The ground started to rumble as Glenn spun the device that reminded him of a door between bulkheads in submarine movies. It wasn't the moving of the mechanics inside the portal causing the shaking but the encroaching behemoth. The tools on the wall started to flutter as the wind rushed through the barn.
"Go! The second door's not locked, but I need to seal this one." Glenn motioned for the two women to run.
There was no argument, only terror as the ladies rushed past him. Far louder than the wailing of tornado sirens was the roar of the coming beast. It was the monster that had haunted his nightmares for more than a decade.
This is it.
Glenn thought as he slammed the door shut behind him.
Glenn nearly fell as he slipped on the hard diamond-plate steel beneath his mud-caked boots. The two girls held the door for him as he sprinted through and slammed it with all his body weight. He'd lost a lot of mass since his offensive linemen days, but he'd gained muscle from time in the gym and working on the farm. Without asking, the ladies twisted the wheel to snug the door tight. Six thick steel shanks sank into reinforced concrete cubbies that were designed to take a nearby atomic blast.
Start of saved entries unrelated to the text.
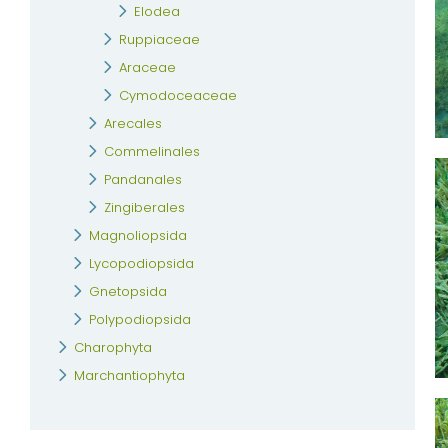
Elodea
Ruppiaceae
Araceae
Cymodoceaceae
Arecales
Commelinales
Pandanales
Zingiberales
Magnoliopsida
Lycopodiopsida
Gnetopsida
Polypodiopsida
Charophyta
Marchantiophyta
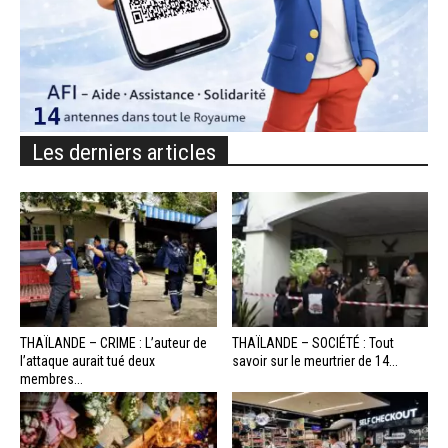
Les derniers articles
THAÏLANDE – CRIME : L’auteur de
THAÏLANDE – SOCIÉTÉ : Tout
l’attaque aurait tué deux
savoir sur le meurtrier de 14...
membres...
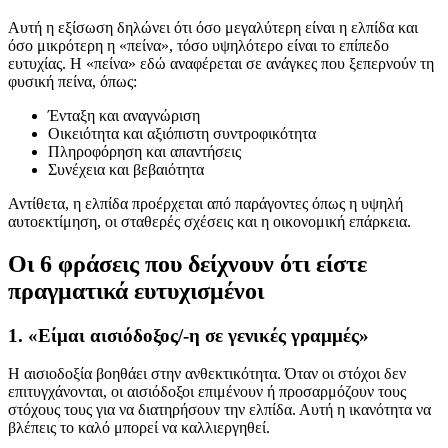
Αυτή η εξίσωση δηλώνει ότι όσο μεγαλύτερη είναι η ελπίδα και
όσο μικρότερη η «πείνα», τόσο υψηλότερο είναι το επίπεδο
ευτυχίας. Η «πείνα» εδώ αναφέρεται σε ανάγκες που ξεπερνούν τη
φυσική πείνα, όπως:
Ένταξη και αναγνώριση
Οικειότητα και αξιόπιστη συντροφικότητα
Πληροφόρηση και απαντήσεις
Συνέχεια και βεβαιότητα
Αντίθετα, η ελπίδα προέρχεται από παράγοντες όπως η υψηλή
αυτοεκτίμηση, οι σταθερές σχέσεις και η οικονομική επάρκεια.
Οι 6 φράσεις που δείχνουν ότι είστε
πραγματικά ευτυχισμένοι
1. «Είμαι αισιόδοξος/-η σε γενικές γραμμές»
Η αισιοδοξία βοηθάει στην ανθεκτικότητα. Όταν οι στόχοι δεν
επιτυγχάνονται, οι αισιόδοξοι επιμένουν ή προσαρμόζουν τους
στόχους τους για να διατηρήσουν την ελπίδα. Αυτή η ικανότητα να
βλέπεις το καλό μπορεί να καλλιεργηθεί.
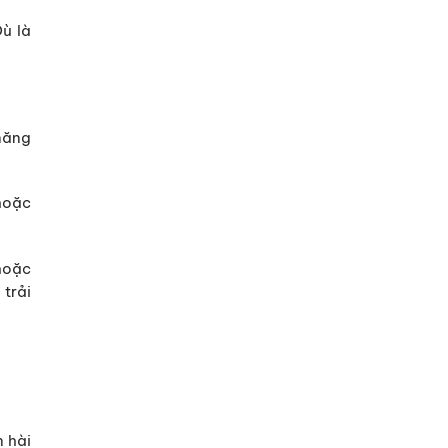
Dù là
năng
hoặc
 hoặc
trải
 hài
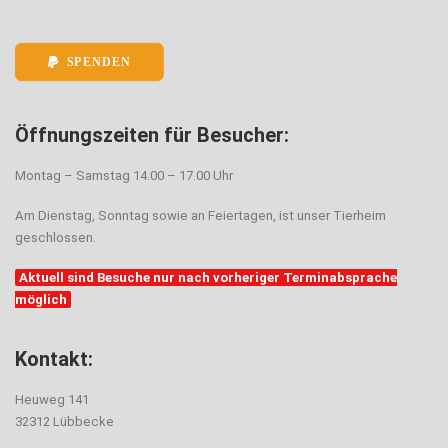
SPENDEN
Öffnungszeiten für Besucher:
Montag – Samstag 14.00 – 17.00 Uhr
Am Dienstag, Sonntag sowie an Feiertagen, ist unser Tierheim
geschlossen.
Aktuell sind Besuche nur nach vorheriger Terminabsprache
möglich
Kontakt:
Heuweg 141
32312 Lübbecke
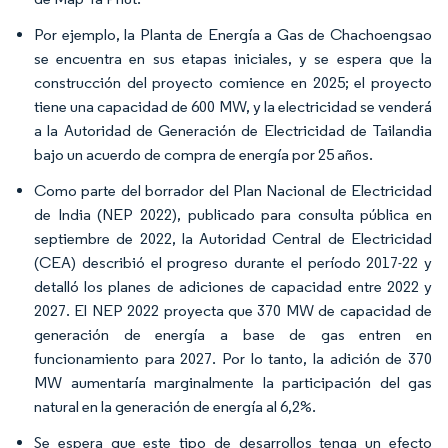
Por ejemplo, la Planta de Energía a Gas de Chachoengsao
se encuentra en sus etapas iniciales, y se espera que la
construcción del proyecto comience en 2025; el proyecto
tiene una capacidad de 600 MW, y la electricidad se venderá
a la Autoridad de Generación de Electricidad de Tailandia
bajo un acuerdo de compra de energía por 25 años.
Como parte del borrador del Plan Nacional de Electricidad
de India (NEP 2022), publicado para consulta pública en
septiembre de 2022, la Autoridad Central de Electricidad
(CEA) describió el progreso durante el período 2017-22 y
detalló los planes de adiciones de capacidad entre 2022 y
2027. El NEP 2022 proyecta que 370 MW de capacidad de
generación de energía a base de gas entren en
funcionamiento para 2027. Por lo tanto, la adición de 370
MW aumentaría marginalmente la participación del gas
natural en la generación de energía al 6,2%.
Se espera que este tipo de desarrollos tenga un efecto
When watching interviews of tornado survivors, Glenn was struck by their explanations of the sound when the tornado passed over them. There were numerous colorful descriptions, but the one that he heard over and over was that it sounded like a freight train. As a kid, he'd thought that included the whistle that they made before they crossed an intersection. His grandfather had to disabuse him of that notion with a laugh and then an honest conversation.
The commotion above them sounded not like a single diesel locomotive but a swarm of them. Metal twisted and groaned as dust deposits rained from the ceiling. Glenn cleaned and restocked the shelter every spring, following his grandfather's example, but he hadn't thought of tackling the decades of dust on the bowed metal ribs several feet overhead.
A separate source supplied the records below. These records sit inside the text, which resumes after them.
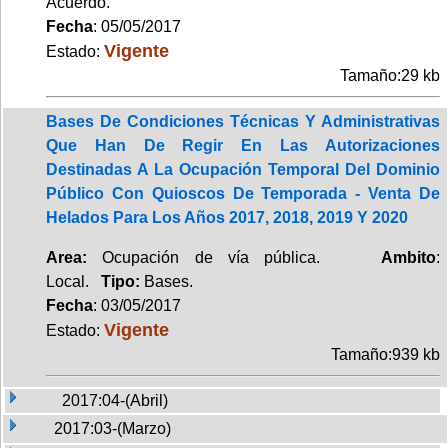
Acuerdo.
Fecha
: 05/05/2017
Vigente
Estado:
Tamaño:29 kb
Bases De Condiciones Técnicas Y Administrativas
Que Han De Regir En Las Autorizaciones
Destinadas A La Ocupación Temporal Del Dominio
Público Con Quioscos De Temporada - Venta De
Helados Para Los Años 2017, 2018, 2019 Y 2020
Area:
Ocupación de vía pública.
Ambito
:
Local.
Tipo:
Bases.
Fecha
: 03/05/2017
Vigente
Estado:
Tamaño:939 kb
2017:04-(Abril)
2017:03-(Marzo)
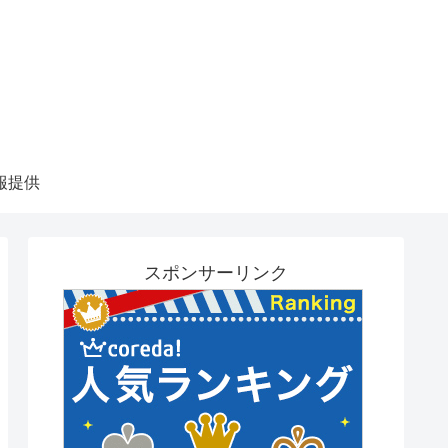
報提供
スポンサーリンク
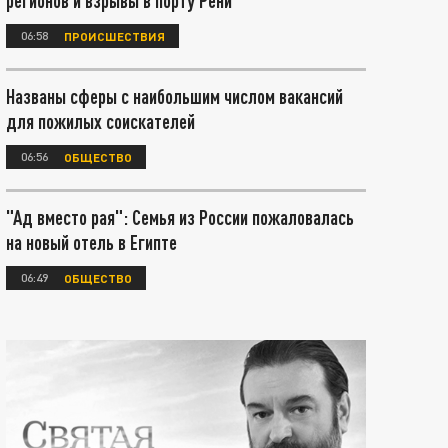
регионов и взрывы в порту Рени
06:58
ПРОИСШЕСТВИЯ
Названы сферы с наибольшим числом вакансий
для пожилых соискателей
06:56
ОБЩЕСТВО
"Ад вместо рая": Семья из России пожаловалась
на новый отель в Египте
06:49
ОБЩЕСТВО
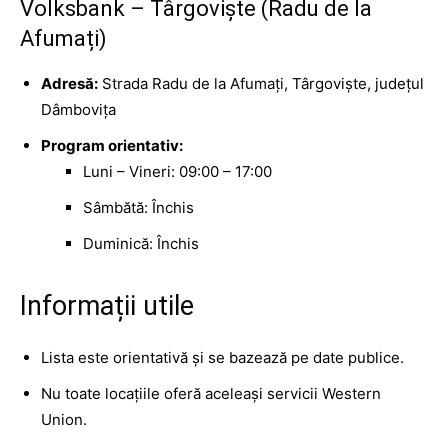
Volksbank – Târgoviște (Radu de la
Afumați)
Adresă:
Strada Radu de la Afumați, Târgoviște, județul
Dâmbovița
Program orientativ:
Luni – Vineri: 09:00 – 17:00
Sâmbătă: Închis
Duminică: Închis
Informații utile
Lista este orientativă și se bazează pe date publice.
Nu toate locațiile oferă aceleași servicii Western
Union.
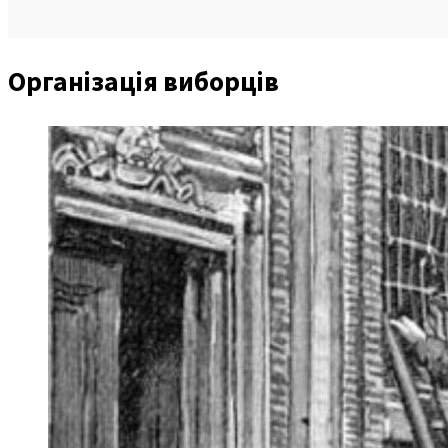
Організація виборців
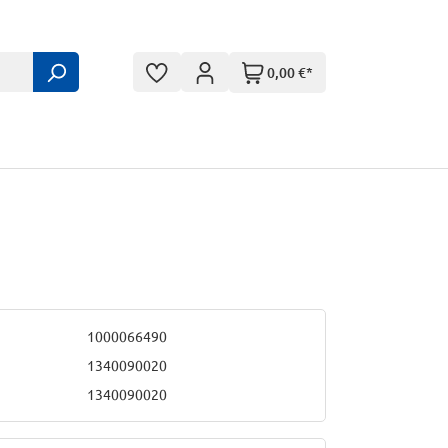
0,00 €*
1000066490
1340090020
1340090020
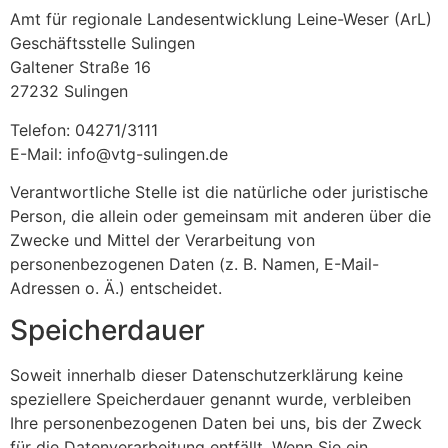
Amt für regionale Landesentwicklung Leine-Weser (ArL)
Geschäftsstelle Sulingen
Galtener Straße 16
27232 Sulingen
Telefon: 04271/3111
E-Mail: info@vtg-sulingen.de
Verantwortliche Stelle ist die natürliche oder juristische
Person, die allein oder gemeinsam mit anderen über die
Zwecke und Mittel der Verarbeitung von
personenbezogenen Daten (z. B. Namen, E-Mail-
Adressen o. Ä.) entscheidet.
Speicherdauer
Soweit innerhalb dieser Datenschutzerklärung keine
speziellere Speicherdauer genannt wurde, verbleiben
Ihre personenbezogenen Daten bei uns, bis der Zweck
für die Datenverarbeitung entfällt. Wenn Sie ein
"Is this going to hold!?" One of the women yelled over the intense cacophony. Glenn could feel the scared girls huddled up against him as if the fallout shelter turned storm sanctuary wasn't more extensive than the apartments he had in college.
"It's designed to survive nukes!" Glenn's attempt at reassurance wasn't whole-hearted. He'd had nightmares for years that his life would end this way, and today felt like the reckoning.
When Glenn thought that the noise couldn't get worse, the ground shook as it sounded like the entire barn collapsed atop the shelter. More metal groaned like a submerged vessel under the weight of the sea before there was an even louder thud that had Glenn praying that his predecessor's hard work was to the required spec.
As eerie as the booms and groans of metal, nothing compared to the dead silence that descended after the last big boom. All three must have been holding their breath.
"You two okay?" Glenn finally asked to ghastly stillness.
"Y... yeah." Gasped a meek but familiar voice.
"I'm all in one piece." The other woman didn't have any commonality prickling in his mind.
"Can we get out?" asked the familiar voice.
"Probably." Glenn dug his phone from his pocket. "Light switches are behind you."
"Are they going to work?" The second woman questioned.